• _WHAT THE TASK REQUIRES_
Leave the pictures out and give every entry again exactly.

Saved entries

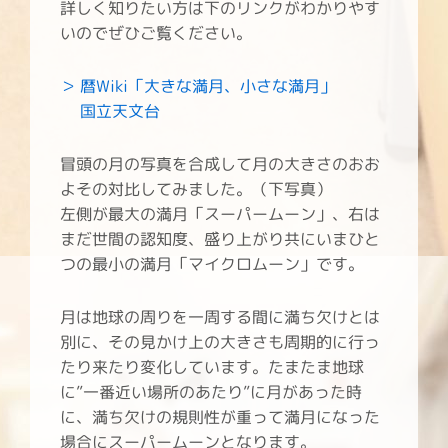
詳しく知りたい方は下のリンクがわかりやす
いのでぜひご覧ください。
＞ 暦Wiki「大きな満月、小さな満月」
国立天文台
冒頭の月の写真を合成して月の大きさのおお
よその対比してみました。（下写真）
左側が最大の満月「スーパームーン」、右は
まだ世間の認知度、盛り上がり共にいまひと
つの最小の満月「マイクロムーン」です。
月は地球の周りを一周する間に満ち欠けとは
別に、その見かけ上の大きさも周期的に行っ
たり来たり変化しています。たまたま地球
に”一番近い場所のあたり”に月があった時
に、満ち欠けの規則性が重って満月になった
場合にスーパームーンとなります。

• _WRITTEN ANSWER_
詳しく知りたい方は下のリンクがわかりやす
いのでぜひご覧ください。
＞ 暦Wiki「大きな満月、小さな満月」
国立天文台
冒頭の月の写真を合成して月の大きさのおお
よその対比してみました。（下写真）
左側が最大の満月「スーパームーン」、右は
まだ世間の認知度、盛り上がり共にいまひと
つの最小の満月「マイクロムーン」です。
月は地球の周りを一周する間に満ち欠けとは
別に、その見かけ上の大きさも周期的に行っ
たり来たり変化しています。たまたま地球
に”一番近い場所のあたり”に月があった時
に、満ち欠けの規則性が重って満月になった
場合にスーパームーンとなります。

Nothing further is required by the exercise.